I worked in IBM from January 2018 till January 2020 as a mainframe system programmer and resigned because I want to pursue higher studies. No doubt the profile is so niche and secure, but I always wanted to develop my AI skills. IBM was also focusing on AI, and fortunately, my interest matches their business.
Demystifying machine learning:
After leaving IBM, I took some time to clear the formalities of getting into McMaster University in Canada, so I started my journey in September 2020 for AI. I took the course Complete Machine Learning & Data Science Bootcamp 2020 by Daniel Bourke from Udemy. It is a great course to start coding the machine learning models straight away and understand the practical applications. I took the course without any research, just saw the ratings, and enrolled myself. Luckily it was the best accidental decision that I took. Professor Daniel is a self-taught machine learning engineer who has many AI skills and has also worked for a company in the same field as a machine learning engineer and has a youtube channel where he reviews many other AI courses. I completed the course in about three months, after which I felt a gap in understanding the algorithm behind machine learning.
Now I will summarize what generally happens while creating machine learning applications — a bit of an astonishing spoiler. You do not need to know the algorithm’s understanding; their names are enough to become a machine learning engineer.
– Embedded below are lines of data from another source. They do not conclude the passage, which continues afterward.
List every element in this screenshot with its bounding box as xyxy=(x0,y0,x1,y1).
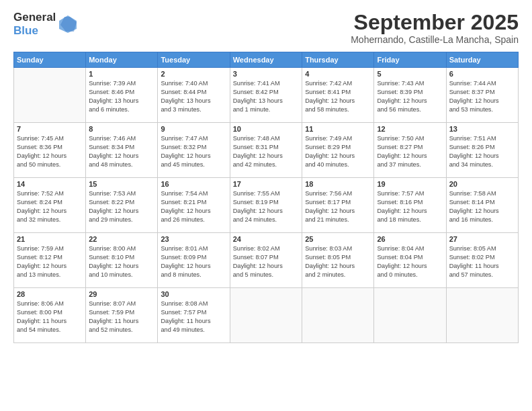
calendar-cell: 1Sunrise: 7:39 AM Sunset: 8:46 PM Daylig… xyxy=(86,68,158,123)
day-info: Sunrise: 8:02 AM Sunset: 8:07 PM Dayligh… xyxy=(233,244,299,279)
header-saturday: Saturday xyxy=(446,52,518,68)
day-info: Sunrise: 7:53 AM Sunset: 8:22 PM Dayligh… xyxy=(89,189,154,224)
calendar-cell xyxy=(302,288,374,343)
day-number: 13 xyxy=(449,125,515,133)
day-number: 14 xyxy=(17,180,83,188)
calendar-cell: 18Sunrise: 7:56 AM Sunset: 8:17 PM Dayli… xyxy=(302,178,374,233)
day-number: 26 xyxy=(377,235,443,243)
logo-icon xyxy=(58,14,78,34)
calendar-cell: 22Sunrise: 8:00 AM Sunset: 8:10 PM Dayli… xyxy=(86,233,158,288)
day-info: Sunrise: 7:44 AM Sunset: 8:37 PM Dayligh… xyxy=(449,79,515,114)
logo-blue: Blue xyxy=(13,24,38,37)
subtitle: Mohernando, Castille-La Mancha, Spain xyxy=(351,34,519,45)
header-wednesday: Wednesday xyxy=(230,52,302,68)
day-number: 21 xyxy=(17,235,83,243)
day-info: Sunrise: 7:39 AM Sunset: 8:46 PM Dayligh… xyxy=(89,79,154,114)
day-info: Sunrise: 7:45 AM Sunset: 8:36 PM Dayligh… xyxy=(17,134,83,169)
day-info: Sunrise: 7:59 AM Sunset: 8:12 PM Dayligh… xyxy=(17,244,83,279)
header-tuesday: Tuesday xyxy=(158,52,230,68)
day-info: Sunrise: 7:54 AM Sunset: 8:21 PM Dayligh… xyxy=(161,189,226,224)
calendar-cell: 9Sunrise: 7:47 AM Sunset: 8:32 PM Daylig… xyxy=(158,123,230,178)
calendar-cell: 16Sunrise: 7:54 AM Sunset: 8:21 PM Dayli… xyxy=(158,178,230,233)
day-number: 10 xyxy=(233,125,299,133)
day-info: Sunrise: 7:42 AM Sunset: 8:41 PM Dayligh… xyxy=(305,79,371,114)
header-sunday: Sunday xyxy=(14,52,86,68)
calendar-cell: 14Sunrise: 7:52 AM Sunset: 8:24 PM Dayli… xyxy=(14,178,86,233)
day-number: 5 xyxy=(377,70,443,78)
calendar-cell: 24Sunrise: 8:02 AM Sunset: 8:07 PM Dayli… xyxy=(230,233,302,288)
logo: General Blue xyxy=(13,11,78,38)
calendar-cell: 10Sunrise: 7:48 AM Sunset: 8:31 PM Dayli… xyxy=(230,123,302,178)
calendar-cell: 6Sunrise: 7:44 AM Sunset: 8:37 PM Daylig… xyxy=(446,68,518,123)
day-number: 9 xyxy=(161,125,226,133)
day-number: 18 xyxy=(305,180,371,188)
calendar-cell: 29Sunrise: 8:07 AM Sunset: 7:59 PM Dayli… xyxy=(86,288,158,343)
calendar-cell: 17Sunrise: 7:55 AM Sunset: 8:19 PM Dayli… xyxy=(230,178,302,233)
day-number: 22 xyxy=(89,235,154,243)
calendar-cell: 12Sunrise: 7:50 AM Sunset: 8:27 PM Dayli… xyxy=(374,123,446,178)
day-info: Sunrise: 8:00 AM Sunset: 8:10 PM Dayligh… xyxy=(89,244,154,279)
calendar-cell: 23Sunrise: 8:01 AM Sunset: 8:09 PM Dayli… xyxy=(158,233,230,288)
calendar-cell: 27Sunrise: 8:05 AM Sunset: 8:02 PM Dayli… xyxy=(446,233,518,288)
calendar-cell: 15Sunrise: 7:53 AM Sunset: 8:22 PM Dayli… xyxy=(86,178,158,233)
calendar-cell: 19Sunrise: 7:57 AM Sunset: 8:16 PM Dayli… xyxy=(374,178,446,233)
day-number: 1 xyxy=(89,70,154,78)
day-info: Sunrise: 7:58 AM Sunset: 8:14 PM Dayligh… xyxy=(449,189,515,224)
day-number: 15 xyxy=(89,180,154,188)
day-number: 2 xyxy=(161,70,226,78)
day-info: Sunrise: 7:55 AM Sunset: 8:19 PM Dayligh… xyxy=(233,189,299,224)
day-info: Sunrise: 8:06 AM Sunset: 8:00 PM Dayligh… xyxy=(17,300,83,334)
day-info: Sunrise: 8:07 AM Sunset: 7:59 PM Dayligh… xyxy=(89,300,154,334)
day-number: 29 xyxy=(89,290,154,298)
day-info: Sunrise: 8:04 AM Sunset: 8:04 PM Dayligh… xyxy=(377,244,443,279)
calendar-cell: 20Sunrise: 7:58 AM Sunset: 8:14 PM Dayli… xyxy=(446,178,518,233)
day-info: Sunrise: 7:49 AM Sunset: 8:29 PM Dayligh… xyxy=(305,134,371,169)
calendar-week-4: 21Sunrise: 7:59 AM Sunset: 8:12 PM Dayli… xyxy=(14,233,519,288)
calendar-cell: 2Sunrise: 7:40 AM Sunset: 8:44 PM Daylig… xyxy=(158,68,230,123)
header-thursday: Thursday xyxy=(302,52,374,68)
calendar-cell: 4Sunrise: 7:42 AM Sunset: 8:41 PM Daylig… xyxy=(302,68,374,123)
day-info: Sunrise: 7:40 AM Sunset: 8:44 PM Dayligh… xyxy=(161,79,226,114)
calendar-table: Sunday Monday Tuesday Wednesday Thursday… xyxy=(13,52,519,343)
calendar-cell: 5Sunrise: 7:43 AM Sunset: 8:39 PM Daylig… xyxy=(374,68,446,123)
calendar-cell xyxy=(230,288,302,343)
day-number: 27 xyxy=(449,235,515,243)
day-info: Sunrise: 7:47 AM Sunset: 8:32 PM Dayligh… xyxy=(161,134,226,169)
day-number: 11 xyxy=(305,125,371,133)
calendar-cell xyxy=(446,288,518,343)
calendar-week-2: 7Sunrise: 7:45 AM Sunset: 8:36 PM Daylig… xyxy=(14,123,519,178)
day-number: 8 xyxy=(89,125,154,133)
calendar-week-5: 28Sunrise: 8:06 AM Sunset: 8:00 PM Dayli… xyxy=(14,288,519,343)
day-info: Sunrise: 7:48 AM Sunset: 8:31 PM Dayligh… xyxy=(233,134,299,169)
title-block: September 2025 Mohernando, Castille-La M… xyxy=(351,11,519,45)
day-info: Sunrise: 7:51 AM Sunset: 8:26 PM Dayligh… xyxy=(449,134,515,169)
calendar-cell: 13Sunrise: 7:51 AM Sunset: 8:26 PM Dayli… xyxy=(446,123,518,178)
calendar-cell: 25Sunrise: 8:03 AM Sunset: 8:05 PM Dayli… xyxy=(302,233,374,288)
day-info: Sunrise: 7:57 AM Sunset: 8:16 PM Dayligh… xyxy=(377,189,443,224)
day-info: Sunrise: 8:08 AM Sunset: 7:57 PM Dayligh… xyxy=(161,300,226,334)
day-info: Sunrise: 7:46 AM Sunset: 8:34 PM Dayligh… xyxy=(89,134,154,169)
calendar-cell: 21Sunrise: 7:59 AM Sunset: 8:12 PM Dayli… xyxy=(14,233,86,288)
calendar-cell: 7Sunrise: 7:45 AM Sunset: 8:36 PM Daylig… xyxy=(14,123,86,178)
day-number: 6 xyxy=(449,70,515,78)
month-title: September 2025 xyxy=(351,11,519,34)
day-number: 12 xyxy=(377,125,443,133)
calendar-cell: 30Sunrise: 8:08 AM Sunset: 7:57 PM Dayli… xyxy=(158,288,230,343)
calendar-cell: 3Sunrise: 7:41 AM Sunset: 8:42 PM Daylig… xyxy=(230,68,302,123)
day-number: 16 xyxy=(161,180,226,188)
day-info: Sunrise: 8:05 AM Sunset: 8:02 PM Dayligh… xyxy=(449,244,515,279)
day-number: 23 xyxy=(161,235,226,243)
day-number: 17 xyxy=(233,180,299,188)
logo-general: General xyxy=(13,11,56,24)
calendar-cell: 8Sunrise: 7:46 AM Sunset: 8:34 PM Daylig… xyxy=(86,123,158,178)
day-number: 4 xyxy=(305,70,371,78)
day-info: Sunrise: 8:01 AM Sunset: 8:09 PM Dayligh… xyxy=(161,244,226,279)
header-friday: Friday xyxy=(374,52,446,68)
day-info: Sunrise: 7:43 AM Sunset: 8:39 PM Dayligh… xyxy=(377,79,443,114)
calendar-cell xyxy=(374,288,446,343)
day-info: Sunrise: 7:52 AM Sunset: 8:24 PM Dayligh… xyxy=(17,189,83,224)
calendar-week-1: 1Sunrise: 7:39 AM Sunset: 8:46 PM Daylig… xyxy=(14,68,519,123)
day-number: 25 xyxy=(305,235,371,243)
day-info: Sunrise: 7:50 AM Sunset: 8:27 PM Dayligh… xyxy=(377,134,443,169)
day-info: Sunrise: 7:41 AM Sunset: 8:42 PM Dayligh… xyxy=(233,79,299,114)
WHAT!!!. Yes, it is true; ask anyone who is in the same field.
1. Import libraries in python related to machine learning(around four to five usually if you want a decent performing application)
2. Data on which you want to apply A.I. For instance, a tabular data of medical record having various health parameters as columns and one column stating as heart disease yes/no
3. Bifurcate data into X and y, with X having all the rows without a column of heart disease, y having all rows with heart disease.
4. Now, apply any one machine learning algorithm on the X and y data, for instance, SVC; it is as easy as it looks below:
from sklearn.SVM import svc
5. To test, provides some real data having the same columns excluding the heart disease column to svc_clf.predict(X_test). Now, this will provide us with yes/no result
6. That is it your most basic machine learning model is ready, and most of the time, it is efficient.
Answering if there is a need for studying algorithms:
See, it is so easy. We have lots of other algorithms and lots of different problems to solve, like Regression, which guesses the value, like Covid cases projection in future months according to the availability of vaccine and other environmental factors. Most of these things were taught by Daniel in his course. However, you will eventually have a curiosity to know SVC and what it is doing under the hood, and is it beneficial to spend more time knowing their working, or are we good to go without knowing it. Now observe, there is a parameter C=0.2 that I had used in point 4; it is known as hyperparameter used to fine-tune the algorithm. These algorithms already have a default value provided by the libraries, and you do not require to provide the value if you do not know. To be a good and outstanding AI engineer, we need to know a little bit about these hyperparameters and their tuning. To answer these queries, I took another three-month course on machine learning basics by Andrew NG on Coursera suggested by Daniel himself. After completing it, 90 percent of the queries were solved, and to add the cherry on the top, I completed part 1 of “Hands-on Machine learning with Scikit-Learn, Keras and Tensorflow, “a book written by Aurelien Geron. He is one of the famous personalities in the world of AI. He is also one of the pioneers of the youtube recommendation engine.
My imminent goals:
It is almost eight months into the self-study phase, and my next goals are to complete two courses from Fast.ai and another two courses from Deeplearning.ai. Post which, I will be completing the remainder of the book from Aurelien Geron. It already seems more than enough, and I would say to some extent, yes, anyone can make wonder AI applications with just completing part 1 of the book by the later author, but I feel that I have now come so far and why to stop now, so I have decided to learn the remaining things and complete the book once and for all. I will share a project which classifies people who ring the doorbell of my home after completing the above goals.
Result of all the effort:
It is well known that we should not worry about the fruit of our labor, instead concentrate on doing things more efficiently and enjoy the process. Enough with the philosophy Ankur come on !!!. Yeah, sorry for that. It is true. Nevertheless, I have completed one competition on Kaggle where I scored in the top ten for a project Blue Bulldozer. I have realized many things that I could improve in my previous job with AI’s help. To name a few, prediction of spool getting full; error logs reporting from the Syslog.
Advice for young explorers in AI:
My advice to beginners is that there is no right or wrong path in learning machine learning but completing what you have started and improving python skills.